YouTube - The fools way and the right way?

The amount of advertising Revenue YouTube generates per year is staggering.... $19 billion in 2020, and se to be considerably more in 2021, thanks to Covid-19 meaning more people have been online watching YouTube vids during lockdowns.

If that 2020 ad revenue was shared equally among the 6 million creators who qualify for YouTube's Partner Programme then each creator would have received around $1700 a year, after YouTube took its 45% cut.

On the face of it that looks like a decent result for 'little guy' - $1700 a year for making videos is a NICE side income, but, as you might expect, that ad revenue is not shared equally, most of it gets sucked upwards to the 'Dinosaur' accounts with over 1 million subscribers.

None the less, there are hundreds of thousands of YouTubers earning a decent income through YouTube, doing what they love, and maybe a million more earning a decent second income.

And to be honest, garish though YouTube is this Platform does offer an opportunity for ordinary people to make a living or 'make it big' through making content about whatever it is that floats their boat - from pure lifestyle videos, to educational videos, from crafts to gaming, albeit with that content being 'tweaked' to fit the market - but that's markets, we all have to adapt to those to survive.

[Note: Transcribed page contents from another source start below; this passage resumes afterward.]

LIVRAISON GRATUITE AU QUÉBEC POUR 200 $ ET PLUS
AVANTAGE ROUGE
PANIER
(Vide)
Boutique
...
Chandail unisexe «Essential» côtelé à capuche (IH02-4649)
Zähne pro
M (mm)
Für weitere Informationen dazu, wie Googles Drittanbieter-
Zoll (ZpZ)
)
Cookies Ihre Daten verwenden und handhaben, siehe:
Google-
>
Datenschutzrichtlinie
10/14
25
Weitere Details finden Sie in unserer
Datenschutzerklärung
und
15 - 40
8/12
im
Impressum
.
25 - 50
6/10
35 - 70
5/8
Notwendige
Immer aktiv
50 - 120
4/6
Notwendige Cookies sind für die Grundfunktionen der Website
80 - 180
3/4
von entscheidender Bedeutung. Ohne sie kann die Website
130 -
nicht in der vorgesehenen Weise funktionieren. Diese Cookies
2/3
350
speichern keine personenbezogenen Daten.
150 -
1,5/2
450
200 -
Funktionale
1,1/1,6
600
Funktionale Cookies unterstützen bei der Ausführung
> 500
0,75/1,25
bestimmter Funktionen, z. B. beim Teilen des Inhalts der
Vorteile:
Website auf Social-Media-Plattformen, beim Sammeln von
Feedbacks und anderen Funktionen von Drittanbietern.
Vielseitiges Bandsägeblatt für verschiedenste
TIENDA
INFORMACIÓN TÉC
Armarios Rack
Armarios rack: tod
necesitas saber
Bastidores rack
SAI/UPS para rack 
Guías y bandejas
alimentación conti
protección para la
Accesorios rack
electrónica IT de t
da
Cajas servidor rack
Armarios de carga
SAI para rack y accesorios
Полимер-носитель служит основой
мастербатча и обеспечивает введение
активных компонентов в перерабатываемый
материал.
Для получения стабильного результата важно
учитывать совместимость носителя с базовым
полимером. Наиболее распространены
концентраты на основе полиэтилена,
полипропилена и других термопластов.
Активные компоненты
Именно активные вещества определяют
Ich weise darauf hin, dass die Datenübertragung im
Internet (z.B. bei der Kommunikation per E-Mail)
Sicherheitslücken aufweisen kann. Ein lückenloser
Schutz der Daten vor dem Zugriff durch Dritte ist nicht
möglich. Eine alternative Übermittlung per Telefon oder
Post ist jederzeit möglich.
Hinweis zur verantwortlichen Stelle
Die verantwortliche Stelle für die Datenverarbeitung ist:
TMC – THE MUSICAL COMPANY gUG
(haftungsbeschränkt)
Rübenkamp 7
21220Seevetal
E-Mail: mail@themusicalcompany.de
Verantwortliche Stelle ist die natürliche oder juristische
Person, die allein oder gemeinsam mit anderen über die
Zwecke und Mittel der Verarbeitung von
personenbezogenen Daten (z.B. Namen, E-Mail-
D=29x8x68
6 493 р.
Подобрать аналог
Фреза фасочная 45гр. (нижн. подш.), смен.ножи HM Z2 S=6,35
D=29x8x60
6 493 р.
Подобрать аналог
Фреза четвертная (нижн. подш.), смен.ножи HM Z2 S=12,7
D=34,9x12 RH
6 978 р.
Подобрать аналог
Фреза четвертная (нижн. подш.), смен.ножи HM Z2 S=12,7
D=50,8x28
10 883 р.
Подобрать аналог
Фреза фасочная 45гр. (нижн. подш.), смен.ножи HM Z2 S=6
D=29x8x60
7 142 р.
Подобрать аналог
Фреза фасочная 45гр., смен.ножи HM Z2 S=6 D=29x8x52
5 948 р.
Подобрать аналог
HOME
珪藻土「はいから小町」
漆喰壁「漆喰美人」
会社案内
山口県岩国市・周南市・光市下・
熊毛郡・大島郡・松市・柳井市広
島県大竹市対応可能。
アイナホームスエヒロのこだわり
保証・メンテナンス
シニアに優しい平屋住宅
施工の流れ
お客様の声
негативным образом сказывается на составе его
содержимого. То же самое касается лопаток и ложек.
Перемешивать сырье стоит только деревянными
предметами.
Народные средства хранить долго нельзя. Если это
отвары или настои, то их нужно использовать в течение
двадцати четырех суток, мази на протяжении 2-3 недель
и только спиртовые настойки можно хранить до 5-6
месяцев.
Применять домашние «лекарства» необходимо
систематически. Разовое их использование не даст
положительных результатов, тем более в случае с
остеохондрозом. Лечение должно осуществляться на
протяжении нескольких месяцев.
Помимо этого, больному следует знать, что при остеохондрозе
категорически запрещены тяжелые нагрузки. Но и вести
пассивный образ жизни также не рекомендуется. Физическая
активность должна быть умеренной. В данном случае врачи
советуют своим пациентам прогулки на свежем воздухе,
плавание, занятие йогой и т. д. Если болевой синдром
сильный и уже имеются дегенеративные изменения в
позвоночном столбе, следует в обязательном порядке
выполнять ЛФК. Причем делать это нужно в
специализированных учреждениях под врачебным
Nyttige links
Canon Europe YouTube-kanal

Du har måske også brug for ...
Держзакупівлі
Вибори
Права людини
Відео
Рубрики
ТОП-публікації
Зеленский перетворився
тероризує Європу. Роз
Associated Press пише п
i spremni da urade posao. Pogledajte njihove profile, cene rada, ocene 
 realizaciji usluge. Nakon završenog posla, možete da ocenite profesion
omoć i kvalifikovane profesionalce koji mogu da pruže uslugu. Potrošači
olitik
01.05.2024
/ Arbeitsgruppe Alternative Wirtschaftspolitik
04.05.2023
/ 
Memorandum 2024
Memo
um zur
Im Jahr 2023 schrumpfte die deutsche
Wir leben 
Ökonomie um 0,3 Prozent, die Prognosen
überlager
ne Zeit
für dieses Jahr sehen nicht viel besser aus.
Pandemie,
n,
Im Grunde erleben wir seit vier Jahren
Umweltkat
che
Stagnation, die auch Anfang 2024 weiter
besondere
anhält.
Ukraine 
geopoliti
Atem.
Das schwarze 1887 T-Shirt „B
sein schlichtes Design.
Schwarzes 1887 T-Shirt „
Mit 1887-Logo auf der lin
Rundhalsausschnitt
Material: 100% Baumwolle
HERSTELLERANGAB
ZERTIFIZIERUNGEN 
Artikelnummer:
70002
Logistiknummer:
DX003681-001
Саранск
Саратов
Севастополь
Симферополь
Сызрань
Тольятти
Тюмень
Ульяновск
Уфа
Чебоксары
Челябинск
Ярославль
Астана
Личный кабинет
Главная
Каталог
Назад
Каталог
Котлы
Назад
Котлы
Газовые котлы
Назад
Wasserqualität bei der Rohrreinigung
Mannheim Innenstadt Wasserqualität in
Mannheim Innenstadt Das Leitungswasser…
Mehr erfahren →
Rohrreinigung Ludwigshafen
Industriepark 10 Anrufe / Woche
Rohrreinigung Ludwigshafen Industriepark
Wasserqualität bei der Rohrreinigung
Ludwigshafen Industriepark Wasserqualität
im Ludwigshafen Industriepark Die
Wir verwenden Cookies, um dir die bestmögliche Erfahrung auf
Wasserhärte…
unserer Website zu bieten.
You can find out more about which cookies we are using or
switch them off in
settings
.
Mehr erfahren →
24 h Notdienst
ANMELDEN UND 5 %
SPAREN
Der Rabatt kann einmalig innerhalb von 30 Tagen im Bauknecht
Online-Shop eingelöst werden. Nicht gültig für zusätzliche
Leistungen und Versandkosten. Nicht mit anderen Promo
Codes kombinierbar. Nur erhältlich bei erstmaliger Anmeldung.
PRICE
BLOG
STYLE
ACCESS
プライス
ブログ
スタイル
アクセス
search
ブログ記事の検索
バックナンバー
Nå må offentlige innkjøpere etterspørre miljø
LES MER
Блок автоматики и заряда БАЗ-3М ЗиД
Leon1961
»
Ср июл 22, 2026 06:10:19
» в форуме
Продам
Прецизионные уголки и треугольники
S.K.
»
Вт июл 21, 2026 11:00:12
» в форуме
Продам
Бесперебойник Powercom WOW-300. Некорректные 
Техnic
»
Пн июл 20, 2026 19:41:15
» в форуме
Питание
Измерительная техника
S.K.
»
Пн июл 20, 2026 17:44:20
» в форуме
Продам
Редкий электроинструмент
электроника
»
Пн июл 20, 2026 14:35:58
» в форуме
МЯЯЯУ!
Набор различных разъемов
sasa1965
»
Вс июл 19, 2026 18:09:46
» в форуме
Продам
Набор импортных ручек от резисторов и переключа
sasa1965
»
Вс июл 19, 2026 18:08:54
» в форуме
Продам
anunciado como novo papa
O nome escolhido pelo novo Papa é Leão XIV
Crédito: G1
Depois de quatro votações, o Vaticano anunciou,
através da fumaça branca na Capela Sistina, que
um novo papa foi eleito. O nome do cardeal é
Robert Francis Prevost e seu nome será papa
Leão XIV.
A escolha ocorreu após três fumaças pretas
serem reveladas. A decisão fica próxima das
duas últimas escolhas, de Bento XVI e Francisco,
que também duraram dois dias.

What are your chances of earning $10 000, $50 000, or a $100 000 a year on YouTube?

This is a tough question to answer - I made an attempt here, but treat it with a pinch of salt as YouTube black boxes the averages.

In the absence of this (public interest) data we are left with private companies and individuals having to do interviews to find out - Business Insider does this and reveals that it's possible to make a decent supplementary income even with a few thousand subscribers, but the 'living wage' doesn't come into affect until you're up to tends of thousands.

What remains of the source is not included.